- Description of the task
Word for word, restate the records that come after this.

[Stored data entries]
■ ■ ■ ■ ■

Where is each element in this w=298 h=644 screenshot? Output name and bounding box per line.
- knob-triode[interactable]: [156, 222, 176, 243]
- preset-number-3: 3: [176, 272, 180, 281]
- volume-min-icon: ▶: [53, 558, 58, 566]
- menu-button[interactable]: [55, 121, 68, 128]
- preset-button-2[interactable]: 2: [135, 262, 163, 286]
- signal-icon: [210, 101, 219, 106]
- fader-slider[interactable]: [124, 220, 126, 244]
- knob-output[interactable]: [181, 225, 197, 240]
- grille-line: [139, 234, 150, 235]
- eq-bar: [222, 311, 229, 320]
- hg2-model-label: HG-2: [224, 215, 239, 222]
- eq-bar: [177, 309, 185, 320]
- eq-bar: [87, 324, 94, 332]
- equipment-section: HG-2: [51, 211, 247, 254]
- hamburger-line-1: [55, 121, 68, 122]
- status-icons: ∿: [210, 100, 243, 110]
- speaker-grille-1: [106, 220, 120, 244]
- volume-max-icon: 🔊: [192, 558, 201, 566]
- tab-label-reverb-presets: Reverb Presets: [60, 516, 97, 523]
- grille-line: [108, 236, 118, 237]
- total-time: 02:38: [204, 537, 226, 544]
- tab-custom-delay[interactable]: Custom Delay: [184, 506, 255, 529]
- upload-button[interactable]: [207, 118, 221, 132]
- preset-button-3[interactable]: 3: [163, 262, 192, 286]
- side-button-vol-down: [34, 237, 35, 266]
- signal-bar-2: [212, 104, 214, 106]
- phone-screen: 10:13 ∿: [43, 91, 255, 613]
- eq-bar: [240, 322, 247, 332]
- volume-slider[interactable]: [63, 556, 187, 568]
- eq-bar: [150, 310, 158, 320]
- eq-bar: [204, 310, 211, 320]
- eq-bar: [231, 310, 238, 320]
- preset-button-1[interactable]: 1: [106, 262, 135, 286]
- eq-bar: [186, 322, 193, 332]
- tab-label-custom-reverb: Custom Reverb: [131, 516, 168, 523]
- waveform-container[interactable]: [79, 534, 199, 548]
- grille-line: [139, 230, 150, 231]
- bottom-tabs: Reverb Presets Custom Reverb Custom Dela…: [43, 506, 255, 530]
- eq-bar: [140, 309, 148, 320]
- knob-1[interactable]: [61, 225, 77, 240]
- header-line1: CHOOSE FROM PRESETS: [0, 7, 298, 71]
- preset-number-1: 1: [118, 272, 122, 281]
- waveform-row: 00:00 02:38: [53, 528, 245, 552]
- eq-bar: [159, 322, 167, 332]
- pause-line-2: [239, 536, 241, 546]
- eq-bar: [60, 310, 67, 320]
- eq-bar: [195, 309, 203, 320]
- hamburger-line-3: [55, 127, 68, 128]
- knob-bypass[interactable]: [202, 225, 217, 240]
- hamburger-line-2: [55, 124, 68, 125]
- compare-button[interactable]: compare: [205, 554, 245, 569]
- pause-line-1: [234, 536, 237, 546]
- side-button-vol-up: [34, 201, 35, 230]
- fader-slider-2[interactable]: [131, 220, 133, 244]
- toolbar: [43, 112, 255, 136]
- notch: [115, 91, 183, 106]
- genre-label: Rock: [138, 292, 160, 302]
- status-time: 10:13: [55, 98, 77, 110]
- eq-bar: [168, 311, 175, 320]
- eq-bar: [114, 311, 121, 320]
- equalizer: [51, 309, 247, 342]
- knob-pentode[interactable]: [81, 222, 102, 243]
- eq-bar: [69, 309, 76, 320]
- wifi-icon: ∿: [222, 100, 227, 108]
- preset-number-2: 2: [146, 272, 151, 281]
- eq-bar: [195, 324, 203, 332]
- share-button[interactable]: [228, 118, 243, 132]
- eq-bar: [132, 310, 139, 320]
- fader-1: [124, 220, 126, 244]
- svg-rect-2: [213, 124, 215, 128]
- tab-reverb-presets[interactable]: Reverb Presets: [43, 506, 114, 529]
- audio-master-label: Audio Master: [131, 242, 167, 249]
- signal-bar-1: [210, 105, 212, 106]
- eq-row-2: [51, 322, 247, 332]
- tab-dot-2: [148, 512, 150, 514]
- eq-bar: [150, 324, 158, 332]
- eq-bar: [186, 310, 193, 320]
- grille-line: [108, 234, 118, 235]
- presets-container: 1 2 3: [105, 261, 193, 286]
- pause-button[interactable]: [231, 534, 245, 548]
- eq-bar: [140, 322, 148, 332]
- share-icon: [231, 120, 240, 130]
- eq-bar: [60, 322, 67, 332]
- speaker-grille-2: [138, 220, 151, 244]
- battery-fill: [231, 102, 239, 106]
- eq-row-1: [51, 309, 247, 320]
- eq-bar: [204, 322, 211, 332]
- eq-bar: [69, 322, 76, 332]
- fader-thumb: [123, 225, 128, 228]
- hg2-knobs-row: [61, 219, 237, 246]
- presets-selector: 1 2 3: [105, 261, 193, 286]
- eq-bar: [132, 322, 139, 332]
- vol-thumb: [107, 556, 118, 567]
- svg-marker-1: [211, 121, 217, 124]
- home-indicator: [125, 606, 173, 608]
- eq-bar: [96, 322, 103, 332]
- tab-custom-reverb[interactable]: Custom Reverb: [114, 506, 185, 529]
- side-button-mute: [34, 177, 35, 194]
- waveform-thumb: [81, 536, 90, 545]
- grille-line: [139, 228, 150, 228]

■ ■ ■ ■ ■

- Your response
Where is each element in this w=298 h=644 screenshot? Output name and bounding box per line.
- knob-triode[interactable]: [156, 222, 176, 243]
- preset-number-3: 3: [176, 272, 180, 281]
- volume-min-icon: ▶: [53, 558, 58, 566]
- menu-button[interactable]: [55, 121, 68, 128]
- preset-button-2[interactable]: 2: [135, 262, 163, 286]
- signal-icon: [210, 101, 219, 106]
- fader-slider[interactable]: [124, 220, 126, 244]
- knob-output[interactable]: [181, 225, 197, 240]
- grille-line: [139, 234, 150, 235]
- eq-bar: [222, 311, 229, 320]
- hg2-model-label: HG-2: [224, 215, 239, 222]
- eq-bar: [177, 309, 185, 320]
- eq-bar: [87, 324, 94, 332]
- equipment-section: HG-2: [51, 211, 247, 254]
- hamburger-line-1: [55, 121, 68, 122]
- status-icons: ∿: [210, 100, 243, 110]
- speaker-grille-1: [106, 220, 120, 244]
- volume-max-icon: 🔊: [192, 558, 201, 566]
- tab-label-reverb-presets: Reverb Presets: [60, 516, 97, 523]
- grille-line: [108, 236, 118, 237]
- total-time: 02:38: [204, 537, 226, 544]
- tab-custom-delay[interactable]: Custom Delay: [184, 506, 255, 529]
- upload-button[interactable]: [207, 118, 221, 132]
- preset-button-3[interactable]: 3: [163, 262, 192, 286]
- side-button-vol-down: [34, 237, 35, 266]
- signal-bar-2: [212, 104, 214, 106]
- phone-screen: 10:13 ∿: [43, 91, 255, 613]
- eq-bar: [240, 322, 247, 332]
- volume-slider[interactable]: [63, 556, 187, 568]
- eq-bar: [150, 310, 158, 320]
- eq-bar: [204, 310, 211, 320]
- eq-bar: [231, 310, 238, 320]
- preset-button-1[interactable]: 1: [106, 262, 135, 286]
- eq-bar: [186, 322, 193, 332]
- tab-label-custom-reverb: Custom Reverb: [131, 516, 168, 523]
- waveform-container[interactable]: [79, 534, 199, 548]
- grille-line: [139, 230, 150, 231]
- bottom-tabs: Reverb Presets Custom Reverb Custom Dela…: [43, 506, 255, 530]
- eq-bar: [140, 309, 148, 320]
- knob-1[interactable]: [61, 225, 77, 240]
- header-line1: CHOOSE FROM PRESETS: [0, 7, 298, 71]
- preset-number-1: 1: [118, 272, 122, 281]
- waveform-row: 00:00 02:38: [53, 528, 245, 552]
- eq-bar: [159, 322, 167, 332]
- pause-line-2: [239, 536, 241, 546]
- eq-bar: [60, 310, 67, 320]
- eq-bar: [195, 309, 203, 320]
- hamburger-line-3: [55, 127, 68, 128]
- knob-bypass[interactable]: [202, 225, 217, 240]
- hamburger-line-2: [55, 124, 68, 125]
- compare-button[interactable]: compare: [205, 554, 245, 569]
- pause-line-1: [234, 536, 237, 546]
- side-button-vol-up: [34, 201, 35, 230]
- fader-slider-2[interactable]: [131, 220, 133, 244]
- toolbar: [43, 112, 255, 136]
- notch: [115, 91, 183, 106]
- genre-label: Rock: [138, 292, 160, 302]
- status-time: 10:13: [55, 98, 77, 110]
- eq-bar: [168, 311, 175, 320]
- eq-bar: [114, 311, 121, 320]
- equalizer: [51, 309, 247, 342]
- knob-pentode[interactable]: [81, 222, 102, 243]
- eq-bar: [69, 309, 76, 320]
- wifi-icon: ∿: [222, 100, 227, 108]
- preset-number-2: 2: [146, 272, 151, 281]
- eq-bar: [195, 324, 203, 332]
- share-button[interactable]: [228, 118, 243, 132]
- eq-bar: [132, 310, 139, 320]
- fader-1: [124, 220, 126, 244]
- svg-rect-2: [213, 124, 215, 128]
- tab-reverb-presets[interactable]: Reverb Presets: [43, 506, 114, 529]
- audio-master-label: Audio Master: [131, 242, 167, 249]
- signal-bar-1: [210, 105, 212, 106]
- eq-row-2: [51, 322, 247, 332]
- tab-dot-2: [148, 512, 150, 514]
- eq-bar: [150, 324, 158, 332]
- eq-bar: [186, 310, 193, 320]
- grille-line: [108, 234, 118, 235]
- presets-container: 1 2 3: [105, 261, 193, 286]
- pause-button[interactable]: [231, 534, 245, 548]
- eq-bar: [140, 322, 148, 332]
- share-icon: [231, 120, 240, 130]
- eq-bar: [60, 322, 67, 332]
- speaker-grille-2: [138, 220, 151, 244]
- battery-fill: [231, 102, 239, 106]
- eq-row-1: [51, 309, 247, 320]
- eq-bar: [204, 322, 211, 332]
- eq-bar: [69, 322, 76, 332]
- fader-thumb: [123, 225, 128, 228]
- hg2-knobs-row: [61, 219, 237, 246]
- presets-selector: 1 2 3: [105, 261, 193, 286]
- eq-bar: [132, 322, 139, 332]
- vol-thumb: [107, 556, 118, 567]
- svg-marker-1: [211, 121, 217, 124]
- home-indicator: [125, 606, 173, 608]
- eq-bar: [96, 322, 103, 332]
- tab-custom-reverb[interactable]: Custom Reverb: [114, 506, 185, 529]
- side-button-mute: [34, 177, 35, 194]
- waveform-thumb: [81, 536, 90, 545]
- grille-line: [139, 228, 150, 228]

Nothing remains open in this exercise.